To read of such happenings is gradually to understand that these houses stood for a patriarchal view of life; and the more fully we go into the details of the story the more assured we are of this. In the homeliest practices of hall and kitchen it was patriarchal, as well as in the larger aspect of authority and outlook. ‘The O’Connells were prosperous people, though their affluence consisted rather of flocks and herds and merchandise than of hard cash. The small mountain tenants mostly paid their rents in labour or kind. Little money changed hands, unless on special occasions.’10 At the house of the Martins of Ross, in Galway, a sheep was killed every week and a bullock once a month; what was not eaten was salted down in huge stone pickling troughs. The country round about provided the fare in such a house — meat, fowl, game, rabbits; the rivers and the sea furnished salmon, trout and other fish. The wines, laces, tea, tobacco, as well as the fineries of household ware, such as mirrors, carpets, velvets, etc., were all smuggled in. The raw materials, if one may so name them, were prepared for use on the spot. The corn grown on the surrounding hillsides was threshed in the adjoining barns, winnowed by hand on the winnowing crag, and ground by women folk in the quern. The kitchen walls contained huge cavernous ovens in their thickness: in these ovens turf fires were kindled and allowed to burn away to ashes, which in turn were swept out that the batch of loaves might be thrust in to bake in the afterheat. The flax and wool were carded and spun under the mistress’s eyes. In autumn there were vast slaughterings and saltings of beeves; and every labourer attached to the house received a salted hide to make himself two pairs of brogues. Of the fat and tallow, mould candles were made for the parlour and ‘dips’ for the kitchen. ‘Add to this the ordinary toil of the laundry, the dairy, the kitchen, and you get some idea of the gangs of people an old-fashioned Irish lady had to rule over.’11
Such a house reckoned among its menials many a quaint calling that is now no more — the turf-boy kept the turf boxes filled with sods from the stack in the yard, the pump-boy kept a supply of water at hand. There were, besides, cow-boys, drovers, and thatchers. There were smiths, carpenters, weavers, ploughmen, tinkers — and all these had their own workshops and meeting-place. Before the dawn had risen, the farmyard was loud with activity; and when darkness had fallen, lanterns went swinging across it, over and thither, from byre to shed, and from shed to barn.

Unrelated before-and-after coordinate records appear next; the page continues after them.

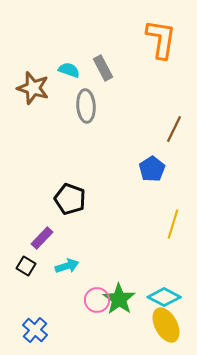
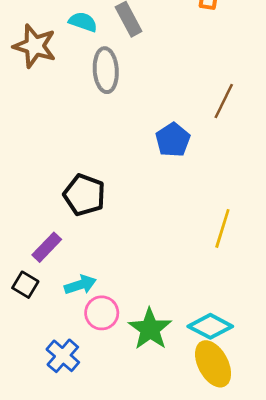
blue pentagon: (152, 169) -> (173, 140), moved
pink circle: (97, 300) -> (102, 313), moved
blue cross: (35, 330) -> (63, 356), moved

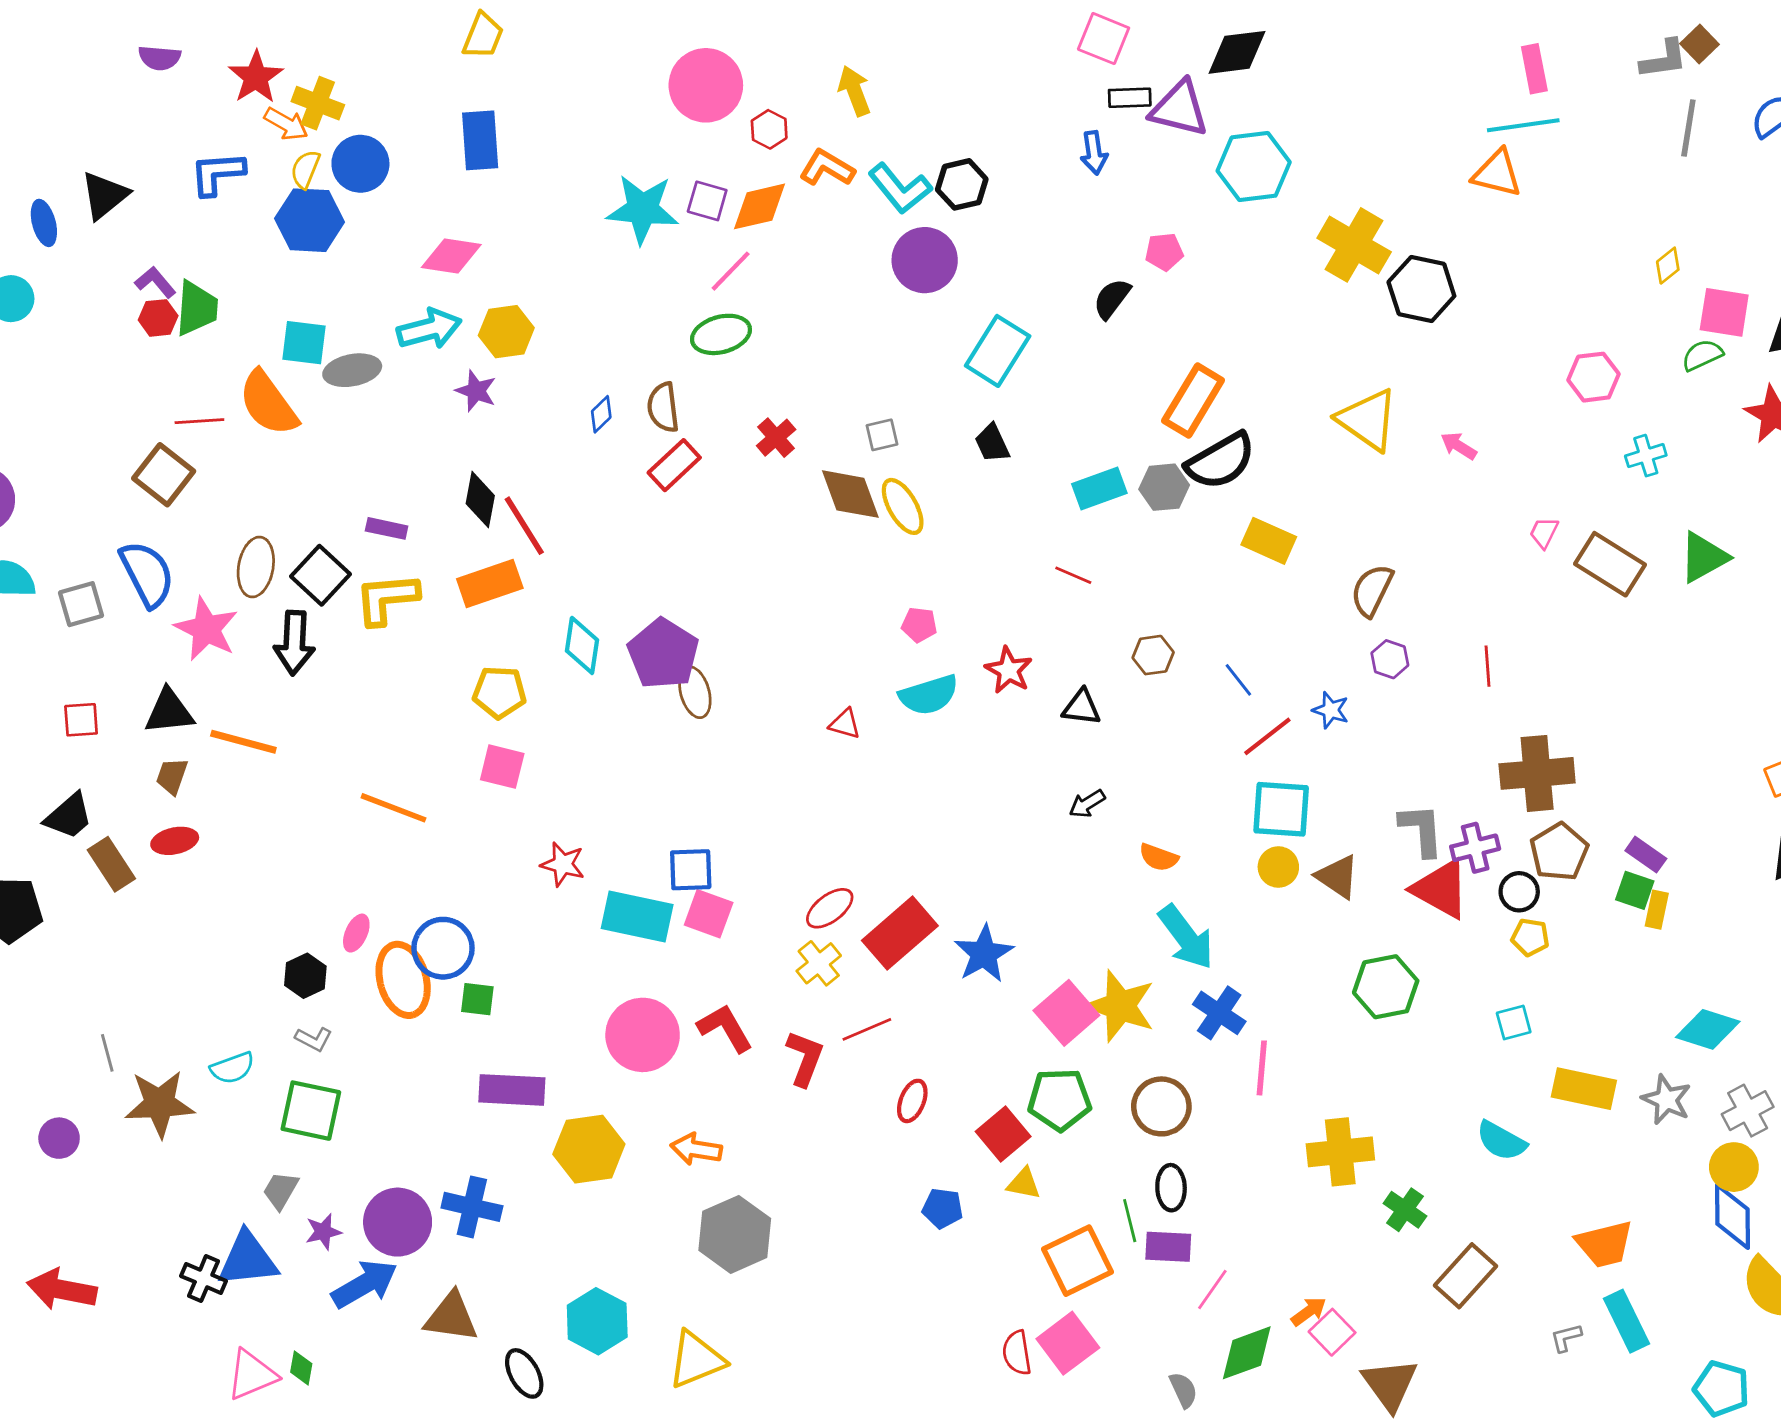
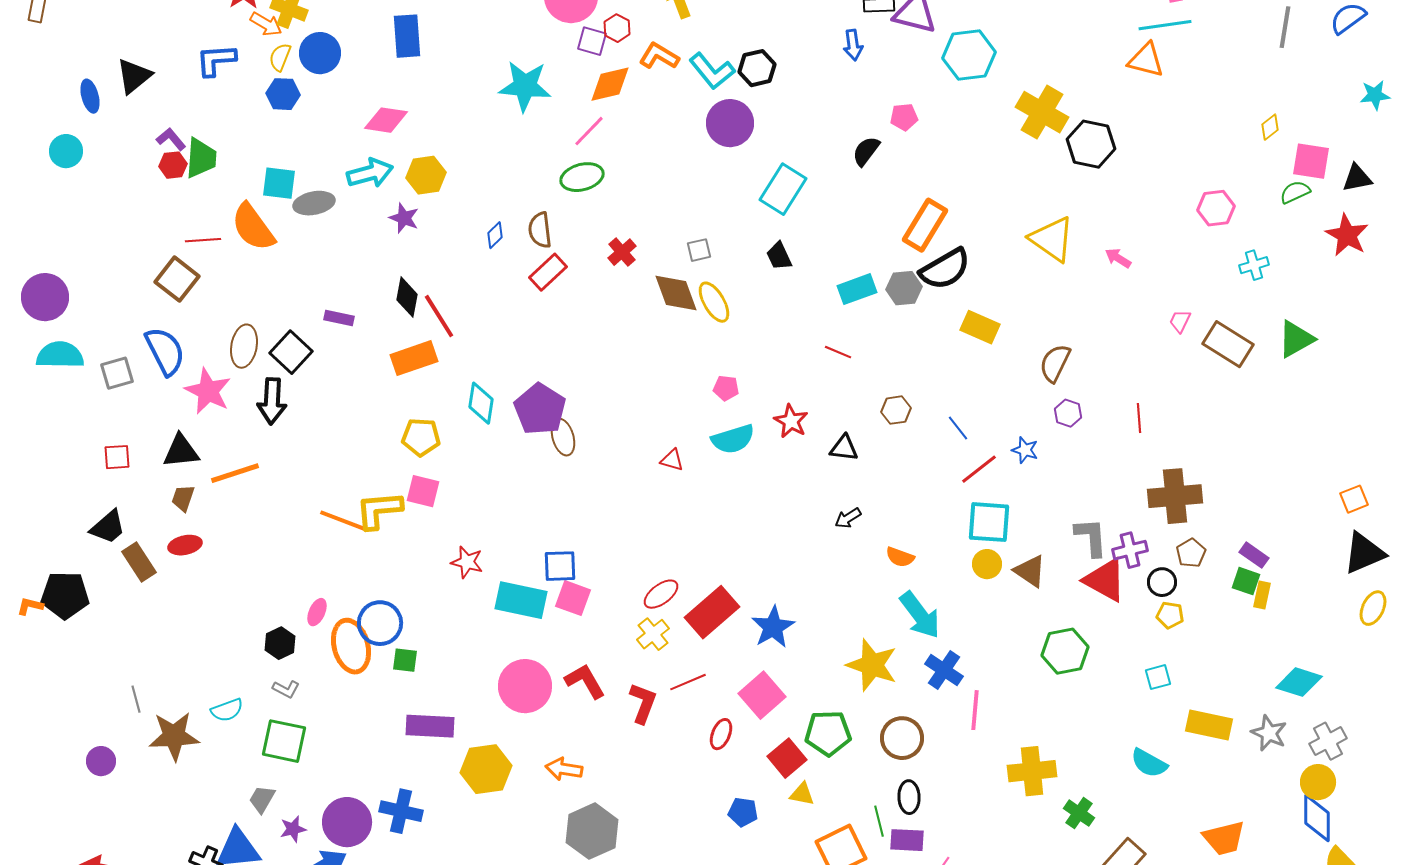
purple square: (707, 201) -> (592, 41), moved
blue hexagon: (310, 220) -> (283, 94), size x0.7
yellow L-shape: (387, 599) -> (379, 510), moved
orange line: (243, 742) -> (235, 473), turned -33
brown pentagon: (1559, 852) -> (1191, 553), size x0.7
pink square: (1066, 1013) -> (762, 695), moved

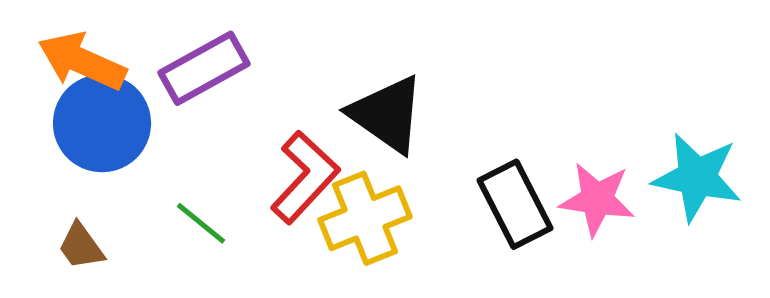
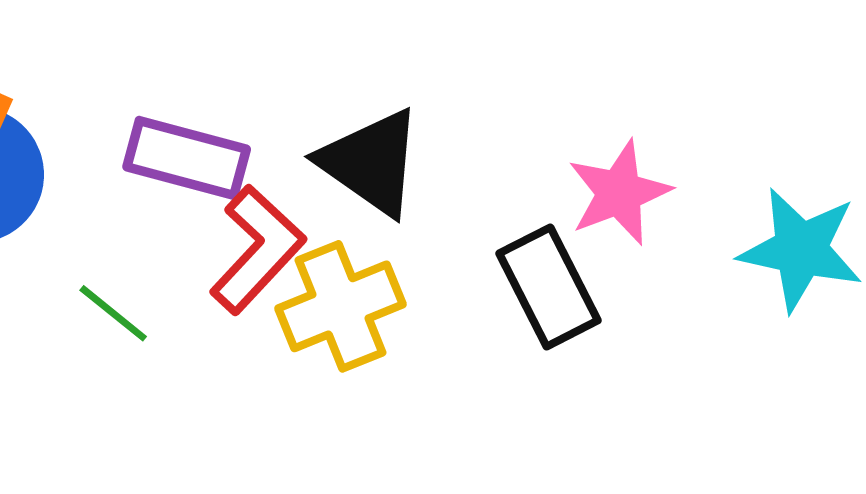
purple rectangle: (204, 68) -> (187, 158), moved, turned 44
pink star: (597, 199) -> (619, 193), moved, turned -30

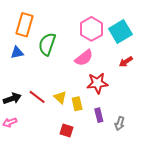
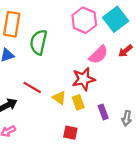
pink semicircle: (84, 58) -> (99, 55), moved
red star: (97, 83) -> (84, 79), moved
red line: (37, 97) -> (32, 87), moved

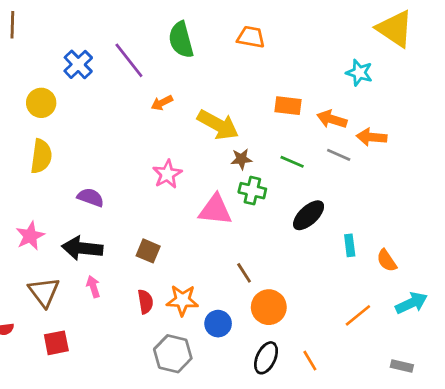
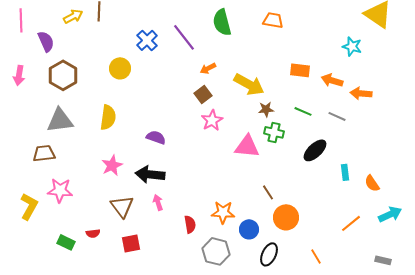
gray line: (339, 155) -> (337, 116), moved
yellow semicircle: (41, 156) -> (108, 117), moved
brown square: (148, 251) -> (203, 94), moved, turned 30
red semicircle: (145, 302) -> (190, 224), moved
black ellipse: (266, 358) -> (269, 254), moved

Every one of those trades was, like the house it ministered to, a little world in itself, the centre of manifold activities. A weaver’s shed then was very different from what it afterwards became; and a country carpenter’s shop was not merely a place where wheels, carts, gates and coffins were roughly fashioned, as it now unfortunately is. Of the difference in this matter between then and now we become aware if we look at that poem of Eoghan Ruadh Ó Súilleabháin’s ‘A Ghaibhne Chláir Fodla, mo Chómhairle Anois Déanaidh’ (‘O Smiths of Fodla’s Plain, do now my Bidding’). From it we know that then in a smith’s shop were made or repaired — plough-shares, coulters, surveyor’s chains, shovels, pikes, spades, rakes, trowels, reaping hooks, horse shoes, spurs, bits, stirrups, fishing hooks, compasses, wrenches, anchors, screw-pins, thimbles, scissors, guns, pistols, swords, bolts, springs, knives, spits, scythes — and a crowd of other wares that the ordinary country smith never handles now. In like manner every other trade extended itself to every region of its own sphere, whether its sway was over iron, wood, or yarn.
Besides all these work-people and menials, there were, in the words of the Last Colonel himself, ‘the multitude of our followers and our fosterers.’ Miss Edgeworth knew English as well as Irish life, but it is an Irish house she is describing in her novel, The Absentee, when she says that 104 persons sat down every day to dinner in Lord Kilpatrick’s house.
Indeed it would be hard to state in what those houses differed from the castles of the Middle Ages — each a centre of teeming life, a citadel, as one might say; and this we shall more truly realise if we turn to the contemporary evidence in the Irish poets.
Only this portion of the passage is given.